====== DATA SECTION

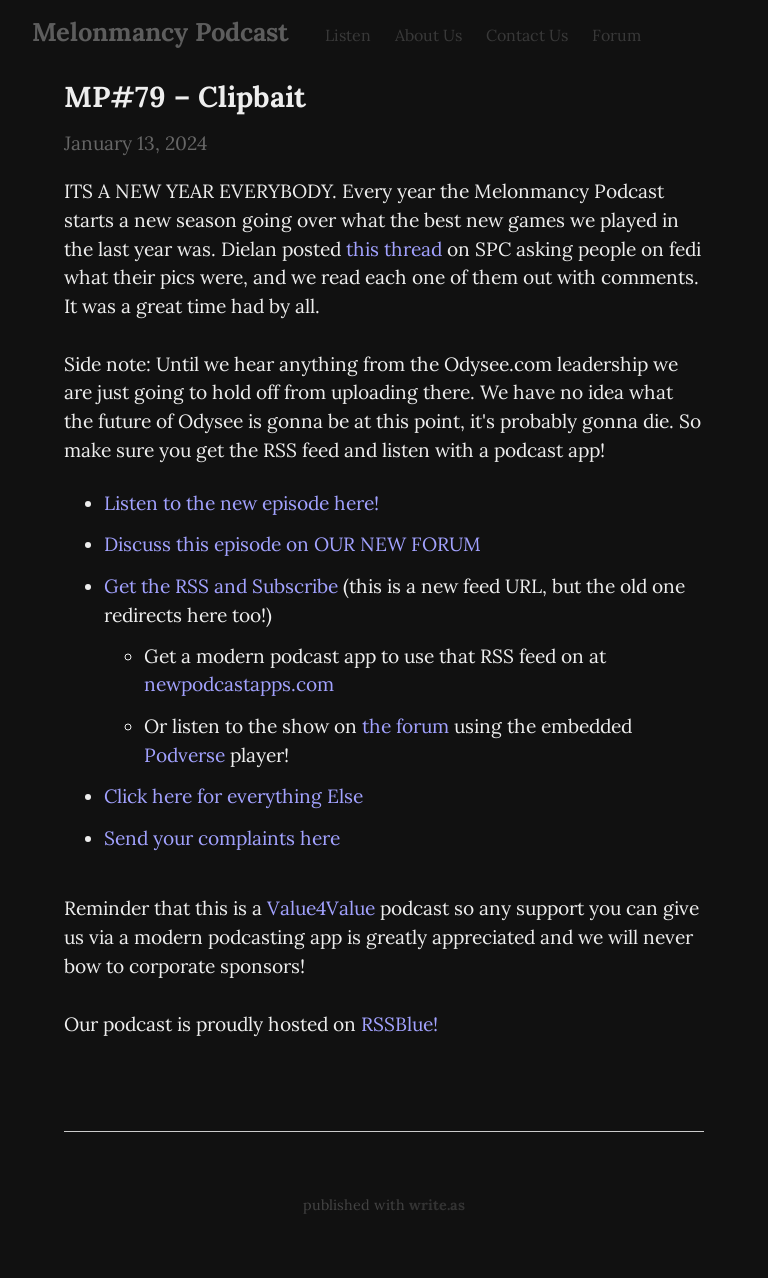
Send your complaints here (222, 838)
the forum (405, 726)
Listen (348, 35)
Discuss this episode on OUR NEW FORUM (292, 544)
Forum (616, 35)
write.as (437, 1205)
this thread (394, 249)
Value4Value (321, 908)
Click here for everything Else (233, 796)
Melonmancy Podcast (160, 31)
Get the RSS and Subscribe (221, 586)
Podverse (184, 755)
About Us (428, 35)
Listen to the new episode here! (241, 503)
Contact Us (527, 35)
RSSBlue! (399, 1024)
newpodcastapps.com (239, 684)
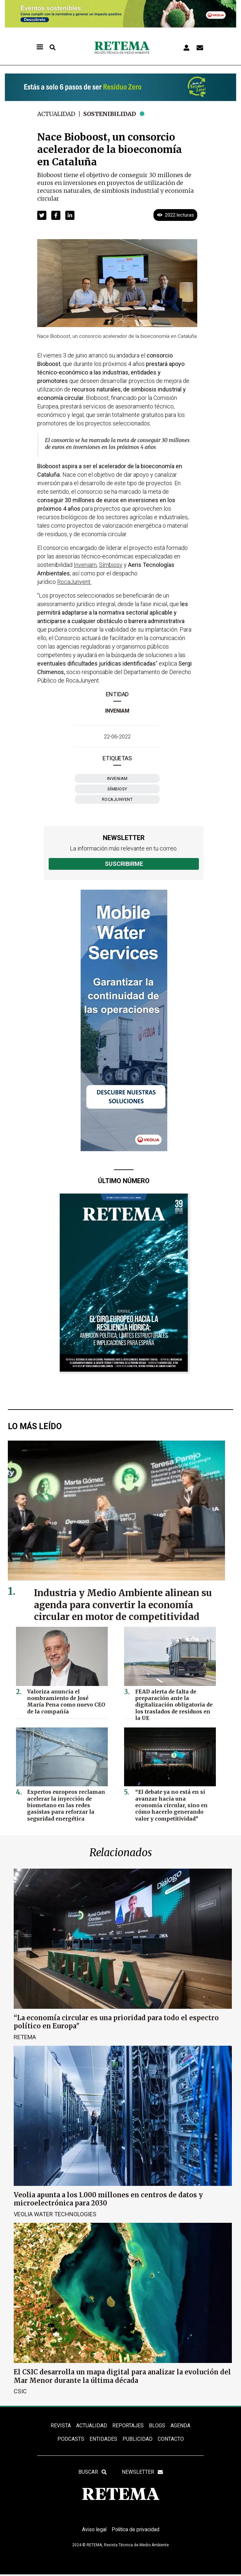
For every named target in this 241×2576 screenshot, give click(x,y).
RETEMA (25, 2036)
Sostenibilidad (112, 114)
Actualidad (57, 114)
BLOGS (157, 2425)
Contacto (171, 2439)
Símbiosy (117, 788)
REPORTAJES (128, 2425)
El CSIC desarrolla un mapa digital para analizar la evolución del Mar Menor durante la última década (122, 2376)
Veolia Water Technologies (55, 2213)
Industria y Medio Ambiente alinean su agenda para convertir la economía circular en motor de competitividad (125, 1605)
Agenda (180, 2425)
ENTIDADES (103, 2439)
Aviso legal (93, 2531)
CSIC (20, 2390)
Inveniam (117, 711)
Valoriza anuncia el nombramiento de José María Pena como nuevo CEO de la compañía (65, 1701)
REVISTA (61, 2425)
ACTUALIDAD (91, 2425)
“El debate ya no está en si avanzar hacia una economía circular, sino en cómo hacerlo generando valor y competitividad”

============

**WORK TO BE COMPLETED:** Take the material above and set it down exactly, minus the images.

**SOLUTION:**
Send your complaints here (222, 838)
the forum (405, 726)
Listen (348, 35)
Discuss this episode on OUR NEW FORUM (292, 544)
Forum (616, 35)
write.as (437, 1205)
this thread (394, 249)
Value4Value (321, 908)
Click here for everything Else (233, 796)
Melonmancy Podcast (160, 31)
Get the RSS and Subscribe (221, 586)
Podverse (184, 755)
About Us (428, 35)
Listen to the new episode here! (241, 503)
Contact Us (527, 35)
RSSBlue! (399, 1024)
newpodcastapps.com (239, 684)
For every named target in this 241×2576 screenshot, give click(x,y).
RETEMA (25, 2036)
Sostenibilidad (112, 114)
Actualidad (57, 114)
BLOGS (157, 2425)
Contacto (171, 2439)
Símbiosy (117, 788)
REPORTAJES (128, 2425)
El CSIC desarrolla un mapa digital para analizar la evolución del Mar Menor durante la última década (122, 2376)
Veolia Water Technologies (55, 2213)
Industria y Medio Ambiente alinean su agenda para convertir la economía circular en motor de competitividad (125, 1605)
Agenda (180, 2425)
ENTIDADES (103, 2439)
Aviso legal (93, 2531)
CSIC (20, 2390)
Inveniam (117, 711)
Valoriza anuncia el nombramiento de José María Pena como nuevo CEO de la compañía (65, 1701)
REVISTA (61, 2425)
ACTUALIDAD (91, 2425)
“El debate ya no está en si avanzar hacia una economía circular, sino en cómo hacerlo generando valor y competitividad”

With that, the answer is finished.